Exercise prompt:
Reply with one number, the count of lines below that contain the string "plus".
-- Provided data follows --
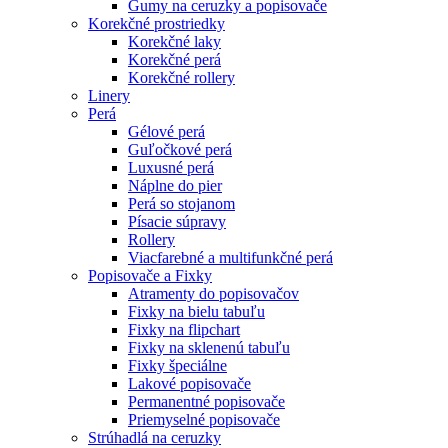
Gumy na ceruzky a popisovače
Korekčné prostriedky
Korekčné laky
Korekčné perá
Korekčné rollery
Linery
Perá
Gélové perá
Guľočkové perá
Luxusné perá
Náplne do pier
Perá so stojanom
Písacie súpravy
Rollery
Viacfarebné a multifunkčné perá
Popisovače a Fixky
Atramenty do popisovačov
Fixky na bielu tabuľu
Fixky na flipchart
Fixky na sklenenú tabuľu
Fixky špeciálne
Lakové popisovače
Permanentné popisovače
Priemyselné popisovače
Strúhadlá na ceruzky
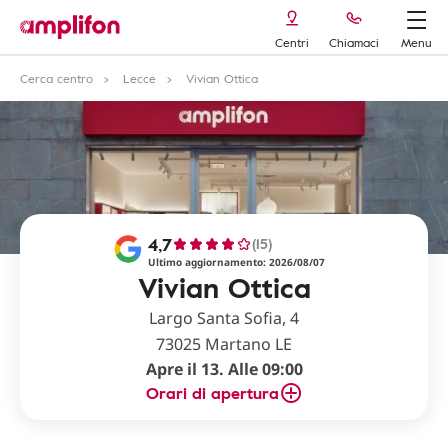
Centri
Chiamaci
Menu
Cerca centro
Lecce
Vivian Ottica
4,7
(15)
Ultimo aggiornamento: 2026/08/07
Vivian Ottica
Largo Santa Sofia, 4
73025 Martano LE
Apre il 13. Alle 09:00
Orari di apertura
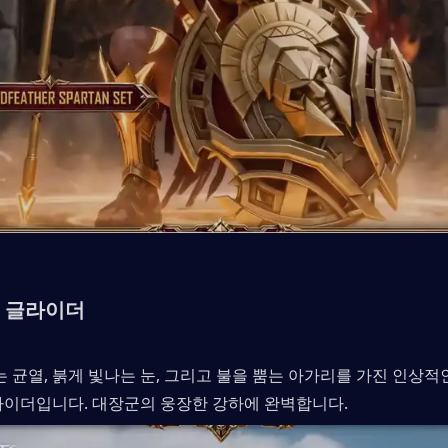
 글라이더
는 균열, 붉게 빛나는 눈, 그리고 불을 뿜는 아가리를 가진 인상적
라이더입니다. 대장군의 웅장한 강하에 완벽합니다.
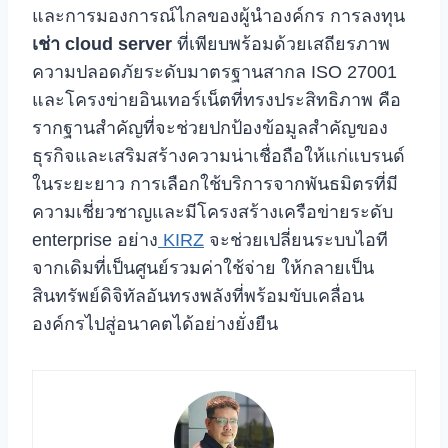
และการมองการณ์ไกลของผู้นำองค์กร การลงทุน
เช่า cloud server
ที่เพียบพร้อมด้วยเสถียรภาพ
ความปลอดภัยระดับมาตรฐานสากล ISO 27001
และโครงข่ายอินเทอร์เน็ตที่ทรงประสิทธิภาพ คือ
รากฐานสำคัญที่จะช่วยปกป้องข้อมูลสำคัญของ
ธุรกิจและเสริมสร้างความน่าเชื่อถือให้แก่แบรนด์
ในระยะยาว การเลือกใช้บริการจากพันธมิตรที่มี
ความเชี่ยวชาญและมีโครงสร้างเครือข่ายระดับ
enterprise อย่าง
KIRZ
จะช่วยเปลี่ยนระบบไอที
จากเดิมที่เป็นศูนย์รวมค่าใช้จ่าย ให้กลายเป็น
สินทรัพย์ดิจิทัลอันทรงพลังที่พร้อมขับเคลื่อน
องค์กรไปสู่อนาคตได้อย่างยั่งยืน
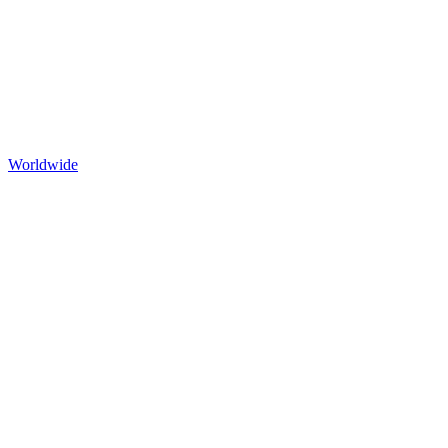
Worldwide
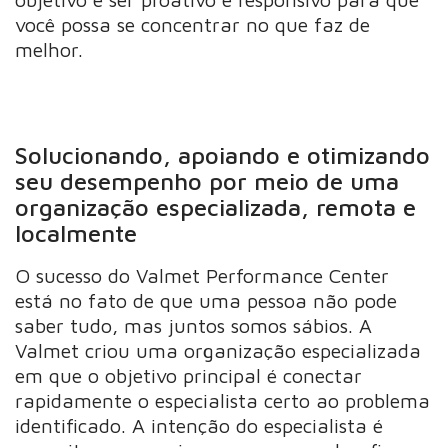
você possa se concentrar no que faz de
melhor.
Solucionando, apoiando e otimizando
seu desempenho por meio de uma
organização especializada, remota e
localmente
O sucesso do Valmet Performance Center
está no fato de que uma pessoa não pode
saber tudo, mas juntos somos sábios. A
Valmet criou uma organização especializada
em que o objetivo principal é conectar
rapidamente o especialista certo ao problema
identificado. A intenção do especialista é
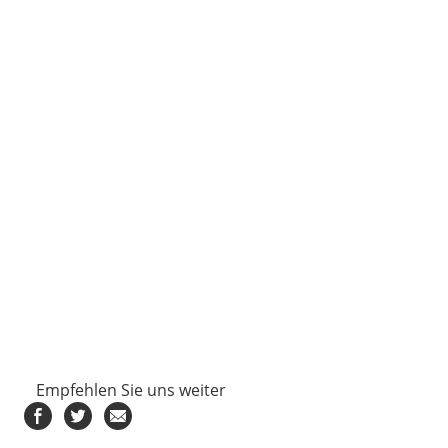
Empfehlen Sie uns weiter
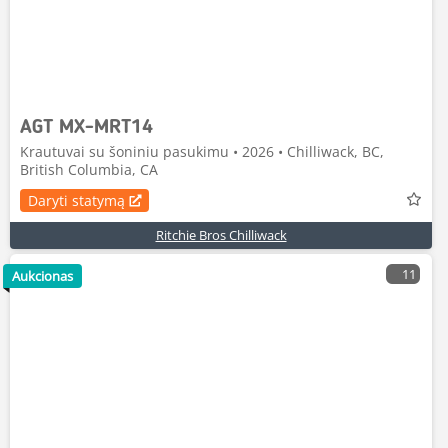
AGT MX-MRT14
Krautuvai su šoniniu pasukimu • 2026 • Chilliwack, BC,
British Columbia, CA
Daryti statymą
Ritchie Bros Chilliwack
11
Aukcionas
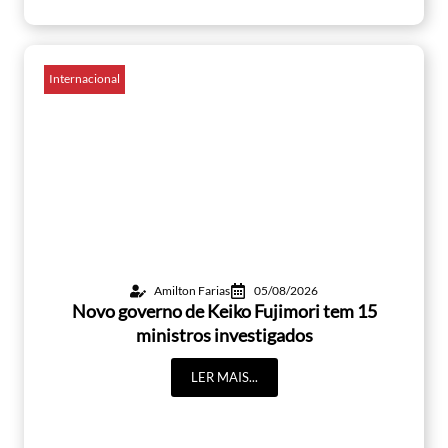
Internacional
Amilton Farias
05/08/2026
Novo governo de Keiko Fujimori tem 15
ministros investigados
LER MAIS...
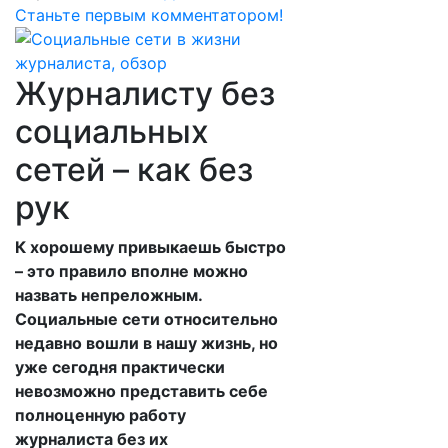
Станьте первым комментатором!
Журналисту без
социальных
сетей – как без
рук
К хорошему привыкаешь быстро
– это правило вполне можно
назвать непреложным.
Социальные сети относительно
недавно вошли в нашу жизнь, но
уже сегодня практически
невозможно представить себе
полноценную работу
журналиста без их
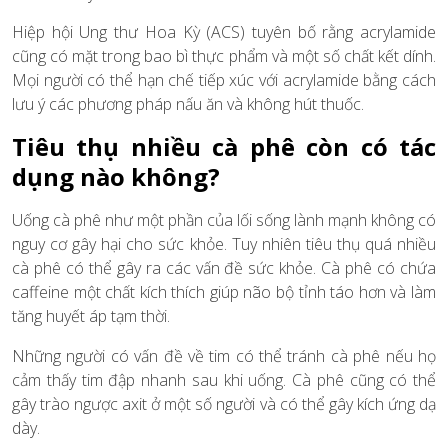
Hiệp hội Ung thư Hoa Kỳ (ACS) tuyên bố rằng acrylamide
cũng có mặt trong bao bì thực phẩm và một số chất kết dính.
Mọi người có thể hạn chế tiếp xúc với acrylamide bằng cách
lưu ý các phương pháp nấu ăn và không hút thuốc.
Tiêu thụ nhiều cà phê còn có tác
dụng nào không?
Uống cà phê như một phần của lối sống lành mạnh không có
nguy cơ gây hại cho sức khỏe. Tuy nhiên tiêu thụ quá nhiều
cà phê có thể gây ra các vấn đề sức khỏe. Cà phê có chứa
caffeine một chất kích thích giúp não bộ tỉnh táo hơn và làm
tăng huyết áp tạm thời.
Những người có vấn đề về tim có thể tránh cà phê nếu họ
cảm thấy tim đập nhanh sau khi uống. Cà phê cũng có thể
gây trào ngược axit ở một số người và có thể gây kích ứng dạ
dày.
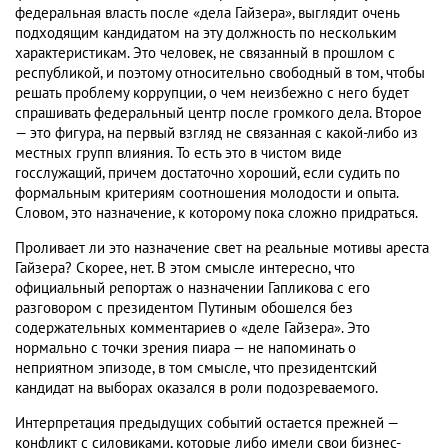
федеральная власть после «дела Гайзера», выглядит очень
подходящим кандидатом на эту должность по нескольким
характеристикам. Это человек, не связанный в прошлом с
республикой, и поэтому относительно свободный в том, чтобы
решать проблему коррупции, о чем неизбежно с него будет
спрашивать федеральный центр после громкого дела. Второе
— это фигура, на первый взгляд не связанная с какой-либо из
местных групп влияния. То есть это в чистом виде
госслужащий, причем достаточно хороший, если судить по
формальным критериям соотношения молодости и опыта.
Словом, это назначение, к которому пока сложно придраться.
Проливает ли это назначение свет на реальные мотивы ареста
Гайзера? Скорее, нет. В этом смысле интересно, что
официальный репортаж о назначении Гапликова с его
разговором с президентом Путиным обошелся без
содержательных комментариев о «деле Гайзера». Это
нормально с точки зрения пиара — не напоминать о
неприятном эпизоде, в том смысле, что президентский
кандидат на выборах оказался в роли подозреваемого.
Интерпретация предыдущих событий остается прежней —
конфликт с силовиками, которые либо имели свои бизнес-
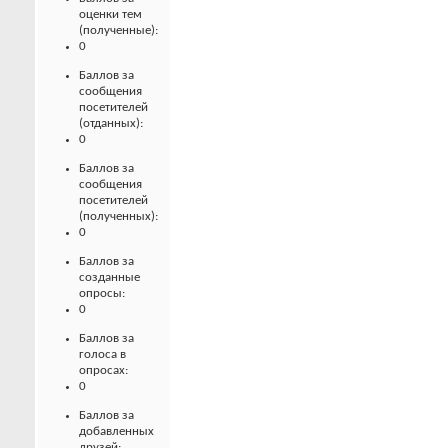
оценки тем
(полученные):
0
Баллов за
сообщения
посетителей
(отданных):
0
Баллов за
сообщения
посетителей
(полученных):
0
Баллов за
созданные
опросы:
0
Баллов за
голоса в
опросах:
0
Баллов за
добавленных
друзей:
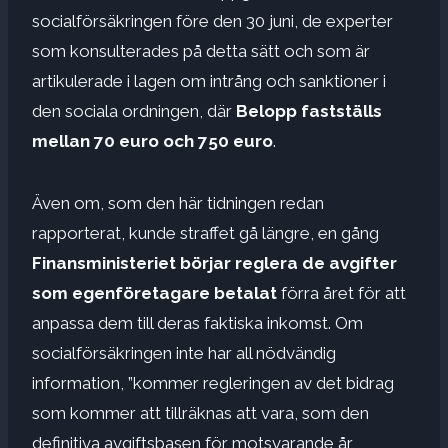
socialförsäkringen före den 30 juni, de experter
som konsulterades på detta sätt och som är
artikulerade i lagen om intrång och sanktioner i
den sociala ordningen, där
Belopp fastställs
mellan 70 euro och 750 euro
.
Även om, som den här tidningen redan
rapporterat, kunde straffet gå längre, en gång
Finansministeriet börjar reglera de avgifter
som egenföretagare betalat
förra året för att
anpassa dem till deras faktiska inkomst. Om
socialförsäkringen inte har all nödvändig
information, ”kommer regleringen av det bidrag
som kommer att tillräknas att vara, som den
definitiva avgiftsbasen för motsvarande år,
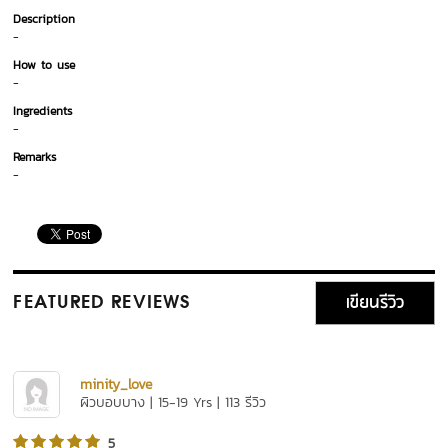
Description
-
How to use
-
Ingredients
-
Remarks
-
เขียนรีวิว
FEATURED REVIEWS
minity_love
ผิวบอบบาง | 15-19 Yrs | 113 รีวิว
5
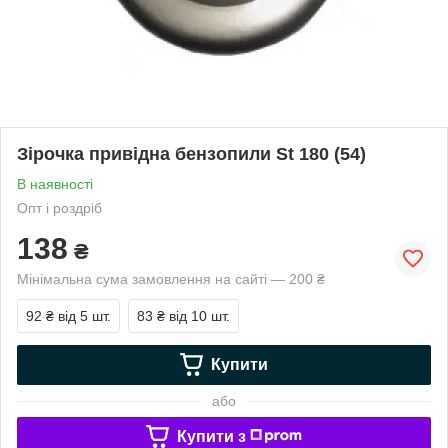
Зірочка привідна бензопили St 180 (54)
В наявності
Опт і роздріб
138
₴
Мінімальна сума замовлення на сайті — 200 ₴
92 ₴
від 5 шт.
83 ₴
від 10 шт.
Купити
або
Купити з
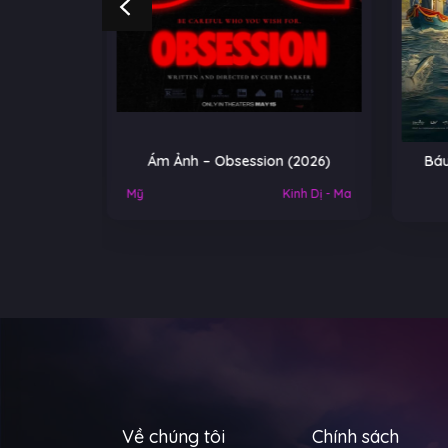
 (2026)
Báu vật trời cho – A Gift From
He-
Heaven (2026)
Tr
Kinh Dị - Ma
Về chúng tôi
Chính sách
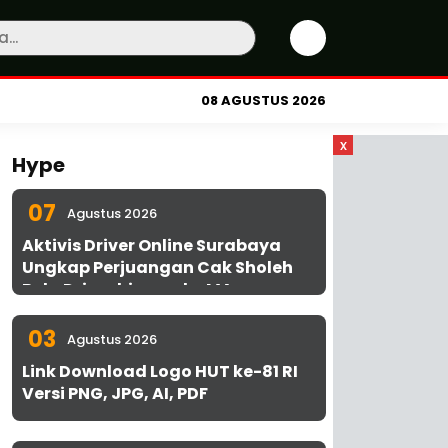
08 AGUSTUS 2026
x
Hype
07
Agustus 2026
Aktivis Driver Online Surabaya
Ungkap Perjuangan Cak Sholeh
Bela Driver hingga ke MA
03
Agustus 2026
Link Download Logo HUT ke-81 RI
Versi PNG, JPG, AI, PDF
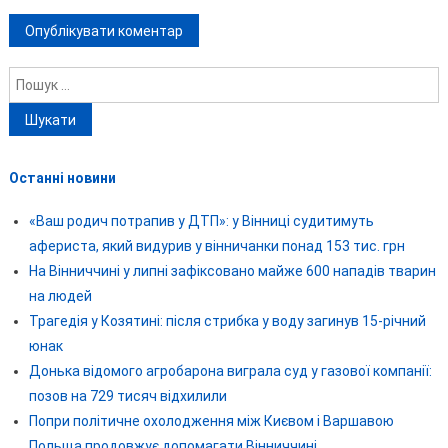
Пошук:
Останні новини
«Ваш родич потрапив у ДТП»: у Вінниці судитимуть
афериста, який видурив у вінничанки понад 153 тис. грн
На Вінниччині у липні зафіксовано майже 600 нападів тварин
на людей
Трагедія у Козятині: після стрибка у воду загинув 15-річний
юнак
Донька відомого агробарона виграла суд у газової компанії:
позов на 729 тисяч відхилили
Попри політичне охолодження між Києвом і Варшавою
Польща продовжує допомагати Вінниччині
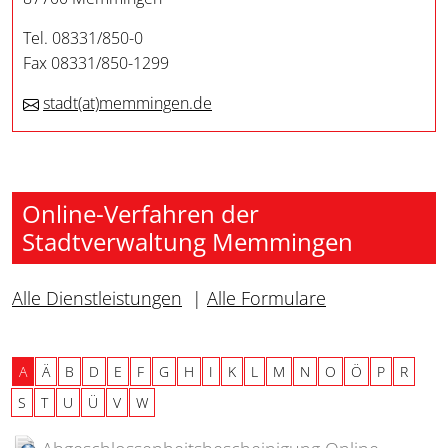
Tel. 08331/850-0
Fax 08331/850-1299
stadt
(at)
memmingen.de
Online-Verfahren der
Stadtverwaltung Memmingen
Alle Dienstleistungen
|
Alle Formulare
A
Ä
B
D
E
F
G
H
I
K
L
M
N
O
Ö
P
R
S
T
U
Ü
V
W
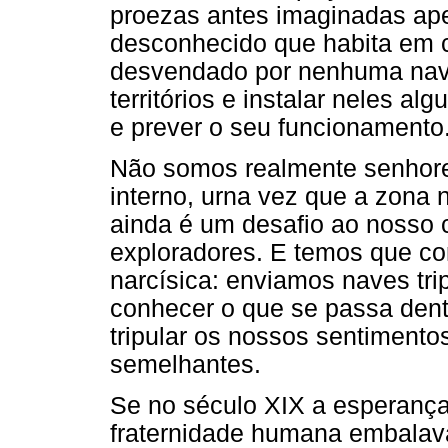
proezas antes imaginadas apen
desconhecido que habita em 
desvendado por nenhuma nave
territórios e instalar neles a
e prever o seu funcionamento
Não somos realmente senhore
interno, urna vez que a zona 
ainda é um desafio ao nosso 
exploradores. E temos que co
narcísica: enviamos naves tri
conhecer o que se passa den
tripular os nossos sentiment
semelhantes.
Se no século XIX a esperança
fraternidade humana embala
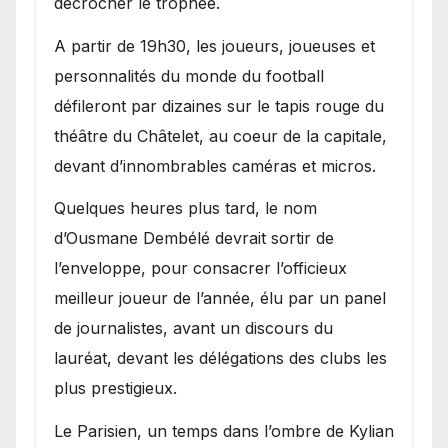
décrocher le trophée.
A partir de 19h30, les joueurs, joueuses et
personnalités du monde du football
défileront par dizaines sur le tapis rouge du
théâtre du Châtelet, au coeur de la capitale,
devant d’innombrables caméras et micros.
Quelques heures plus tard, le nom
d’Ousmane Dembélé devrait sortir de
l’enveloppe, pour consacrer l’officieux
meilleur joueur de l’année, élu par un panel
de journalistes, avant un discours du
lauréat, devant les délégations des clubs les
plus prestigieux.
Le Parisien, un temps dans l’ombre de Kylian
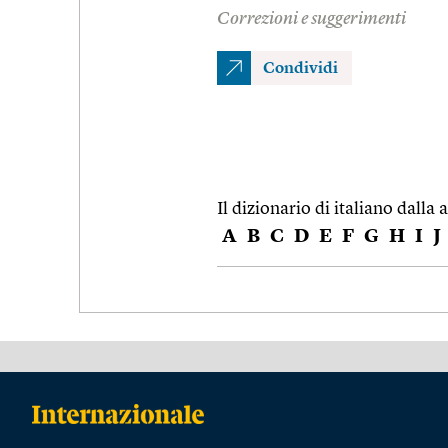
Correzioni e suggerimenti
Condividi
Il dizionario di italiano dalla a
A
B
C
D
E
F
G
H
I
J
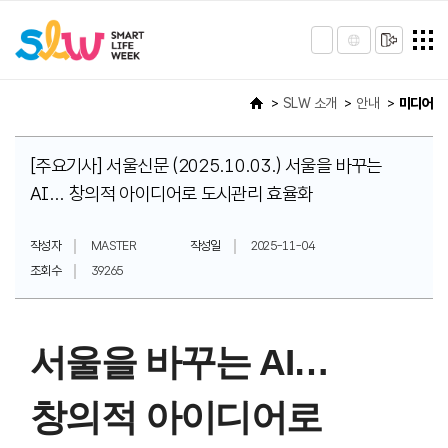
SLW 소개
안내
미디어
[주요기사] 서울신문 (2025.10.03.) 서울을 바꾸는
AI... 창의적 아이디어로 도시관리 효율화
작성자
MASTER
작성일
2025-11-04
조회수
39265
서울을 바꾸는 AI…
창의적 아이디어로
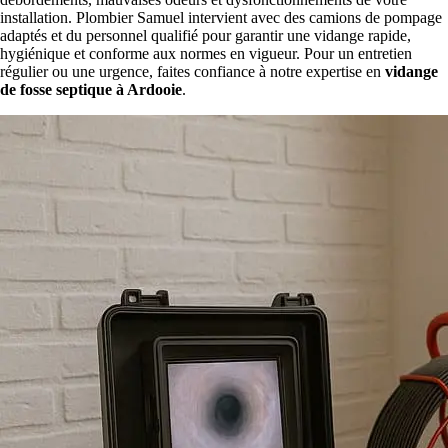
installation. Plombier Samuel intervient avec des camions de pompage
adaptés et du personnel qualifié pour garantir une vidange rapide,
hygiénique et conforme aux normes en vigueur. Pour un entretien
régulier ou une urgence, faites confiance à notre expertise en
vidange
de fosse septique à Ardooie
.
-- Provided data concluded --
The answer:
2